■ **INSTRUCTIONS TO FOLLOW**: Return each line below holding the string "Hameln".

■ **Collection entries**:

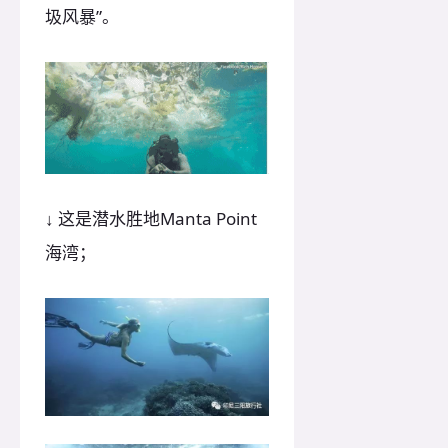
圾风暴”。
↓ 这是潜水胜地Manta Point
海湾；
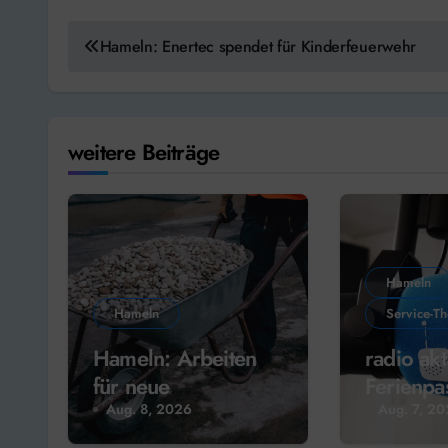
Beitragsnavigation
Hameln: Enertec spendet für Kinderfeuerwehr
weitere Beiträge
Hameln
Hameln
Service-T
Hameln: Arbeiten
radio akt
für neue
Ferienpa
Weserterrassen
Radio!
Aug. 8, 2026
Aug. 7, 2
starten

■ **RESPONSE TO THE EXERCISE**:
Hameln: Enertec spendet für Kinderfeuerwehr
Hameln
Hameln
Hameln: Arbeiten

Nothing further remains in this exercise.